O drama do gás natural no Brasil

Embates sobre nível de reinjeção e acesso às infraestruturas essenciais e concentração de mercado limitam potencial competitivo do gás, avaliam Fernando Teixeirense e Adrianno Lorenzon 

Na imagem: City gate da SCGás, ponto de entrega de gás natural à distribuidora estadual (Foto Divulgação)
City gate da SCGás, ponto de entrega de gás natural à distribuidora estadual

Terra das contradições, o eterno país do futuro está perdendo mais uma oportunidade: de ampliar o mercado de gás natural, desconcentrando a oferta, diversificando a demanda e de gerar efetiva competição, com regulação eficiente das infraestruturas.

Os conceitos da Nova Lei do Gás, que traz em seu texto os fundamentos básicos para ampliar esse mercado, ainda se restringem ao mundo teórico, ainda não plenamente aplicados pelo regulador, e são ainda desafiados por vários estados.

Do lado da oferta, temos três embates regulatórios postos: nível da reinjeção, termos de acesso às infraestruturas essenciais e concentração de mercado. Todos são temas complexos e dependem de um regulador capaz, estruturado e autônomo.

Possivelmente terminaremos 2024 ainda sem a regulação do acesso de terceiros aos gasodutos de escoamento, UPGNs e terminais de regaseificação.

A Petrobras, por sua vez, grande interessada em manter o status quo, se utiliza da grande assimetria de informações e seu poder político para gerar sua narrativa. 

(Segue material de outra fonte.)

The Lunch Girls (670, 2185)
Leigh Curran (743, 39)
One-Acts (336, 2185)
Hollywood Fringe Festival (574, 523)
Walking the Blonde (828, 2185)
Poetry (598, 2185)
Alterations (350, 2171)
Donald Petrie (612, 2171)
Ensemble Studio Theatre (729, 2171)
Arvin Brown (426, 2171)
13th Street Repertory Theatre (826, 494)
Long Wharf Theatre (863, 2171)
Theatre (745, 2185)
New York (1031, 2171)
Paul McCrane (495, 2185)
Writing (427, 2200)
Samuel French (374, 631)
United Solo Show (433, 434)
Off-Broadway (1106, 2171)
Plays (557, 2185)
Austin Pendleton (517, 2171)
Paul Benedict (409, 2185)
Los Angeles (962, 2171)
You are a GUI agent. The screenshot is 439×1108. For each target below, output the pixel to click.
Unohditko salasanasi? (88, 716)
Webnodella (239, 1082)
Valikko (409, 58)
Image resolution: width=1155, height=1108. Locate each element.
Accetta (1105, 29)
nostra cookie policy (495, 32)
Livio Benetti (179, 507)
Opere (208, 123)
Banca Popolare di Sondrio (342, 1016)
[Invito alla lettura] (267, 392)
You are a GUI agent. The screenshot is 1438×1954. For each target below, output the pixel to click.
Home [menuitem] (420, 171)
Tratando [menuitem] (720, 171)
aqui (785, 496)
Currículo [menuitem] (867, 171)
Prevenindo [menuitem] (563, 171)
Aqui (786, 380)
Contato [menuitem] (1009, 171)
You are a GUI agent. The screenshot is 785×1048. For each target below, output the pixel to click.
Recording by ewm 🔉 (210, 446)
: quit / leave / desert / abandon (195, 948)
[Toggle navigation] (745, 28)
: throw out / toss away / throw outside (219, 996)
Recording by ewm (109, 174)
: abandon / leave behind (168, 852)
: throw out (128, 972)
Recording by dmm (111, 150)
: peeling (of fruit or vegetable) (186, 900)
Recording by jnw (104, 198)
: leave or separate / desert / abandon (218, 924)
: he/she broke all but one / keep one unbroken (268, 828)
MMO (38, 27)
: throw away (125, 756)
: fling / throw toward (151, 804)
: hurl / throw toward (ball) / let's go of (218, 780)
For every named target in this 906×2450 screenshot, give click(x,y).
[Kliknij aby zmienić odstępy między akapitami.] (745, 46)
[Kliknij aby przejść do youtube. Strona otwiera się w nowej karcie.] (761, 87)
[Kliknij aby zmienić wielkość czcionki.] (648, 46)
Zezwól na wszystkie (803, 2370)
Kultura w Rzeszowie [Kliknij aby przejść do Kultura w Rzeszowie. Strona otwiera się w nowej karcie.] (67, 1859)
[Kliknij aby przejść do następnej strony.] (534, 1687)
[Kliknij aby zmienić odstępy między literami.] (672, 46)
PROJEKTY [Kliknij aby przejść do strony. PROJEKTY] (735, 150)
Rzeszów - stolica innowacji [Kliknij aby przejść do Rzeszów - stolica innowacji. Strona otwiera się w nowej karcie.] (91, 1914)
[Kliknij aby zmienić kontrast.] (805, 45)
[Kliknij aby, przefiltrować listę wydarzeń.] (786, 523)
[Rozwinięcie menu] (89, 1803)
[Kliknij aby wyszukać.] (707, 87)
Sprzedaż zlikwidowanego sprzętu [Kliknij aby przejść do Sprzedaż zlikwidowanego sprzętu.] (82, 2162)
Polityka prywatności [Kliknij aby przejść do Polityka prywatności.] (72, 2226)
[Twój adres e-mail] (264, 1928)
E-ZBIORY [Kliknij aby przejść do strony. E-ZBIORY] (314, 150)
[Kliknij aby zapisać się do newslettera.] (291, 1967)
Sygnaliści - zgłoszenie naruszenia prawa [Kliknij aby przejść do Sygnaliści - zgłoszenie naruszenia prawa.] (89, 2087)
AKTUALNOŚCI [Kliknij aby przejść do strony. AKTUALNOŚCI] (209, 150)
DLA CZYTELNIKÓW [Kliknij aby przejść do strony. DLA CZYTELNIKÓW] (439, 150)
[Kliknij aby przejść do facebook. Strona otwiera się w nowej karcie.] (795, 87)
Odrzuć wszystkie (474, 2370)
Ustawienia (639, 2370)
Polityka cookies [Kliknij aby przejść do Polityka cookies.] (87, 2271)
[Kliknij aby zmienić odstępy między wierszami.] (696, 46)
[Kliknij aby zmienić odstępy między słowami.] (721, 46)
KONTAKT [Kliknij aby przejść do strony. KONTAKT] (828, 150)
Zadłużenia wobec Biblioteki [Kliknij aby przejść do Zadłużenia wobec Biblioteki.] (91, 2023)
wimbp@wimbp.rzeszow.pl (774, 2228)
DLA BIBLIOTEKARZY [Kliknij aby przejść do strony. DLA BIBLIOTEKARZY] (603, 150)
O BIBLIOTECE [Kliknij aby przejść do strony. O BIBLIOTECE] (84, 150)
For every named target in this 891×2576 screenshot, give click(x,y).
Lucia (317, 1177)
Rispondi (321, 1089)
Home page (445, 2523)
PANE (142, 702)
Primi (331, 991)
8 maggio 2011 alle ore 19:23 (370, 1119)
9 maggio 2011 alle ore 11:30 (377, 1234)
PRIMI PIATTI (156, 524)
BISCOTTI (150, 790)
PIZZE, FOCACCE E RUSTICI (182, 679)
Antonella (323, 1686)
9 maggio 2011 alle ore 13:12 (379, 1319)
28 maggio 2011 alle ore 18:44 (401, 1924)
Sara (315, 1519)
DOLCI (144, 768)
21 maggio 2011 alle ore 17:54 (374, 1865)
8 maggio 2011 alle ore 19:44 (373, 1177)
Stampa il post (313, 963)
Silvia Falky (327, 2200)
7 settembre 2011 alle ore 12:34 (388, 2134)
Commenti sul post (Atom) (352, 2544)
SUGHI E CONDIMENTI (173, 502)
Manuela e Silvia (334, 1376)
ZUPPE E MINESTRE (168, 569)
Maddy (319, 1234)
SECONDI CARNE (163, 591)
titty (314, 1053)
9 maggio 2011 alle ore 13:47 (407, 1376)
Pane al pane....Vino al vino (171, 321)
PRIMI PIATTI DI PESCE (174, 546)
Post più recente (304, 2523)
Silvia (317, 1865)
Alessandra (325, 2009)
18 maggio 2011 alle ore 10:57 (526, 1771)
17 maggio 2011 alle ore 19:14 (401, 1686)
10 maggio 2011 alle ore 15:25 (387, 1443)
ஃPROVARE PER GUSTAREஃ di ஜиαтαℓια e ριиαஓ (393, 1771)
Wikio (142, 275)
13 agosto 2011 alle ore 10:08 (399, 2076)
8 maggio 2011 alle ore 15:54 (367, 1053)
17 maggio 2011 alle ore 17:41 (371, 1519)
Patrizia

Acesso e reinjeção foram temas endereçados pelo decreto presidencial fruto do Gás para Empregar. Contudo, o embate permanece. O último relatório da ANP relata que houve recorde no nível de reinjeção de gás. As perguntas em torno do assunto permanecem. É razoável mandar de volta para o poço quase 60% do que se produz?

Possivelmente terminaremos 2024 ainda sem a regulação do acesso de terceiros aos gasodutos de escoamento, UPGNs e terminais de regaseificação. Apesar da análise impacto regulatório ter sido publicada há vários meses, o decreto do Gás para Empregar trouxe novas diretrizes para regras e custo do acesso.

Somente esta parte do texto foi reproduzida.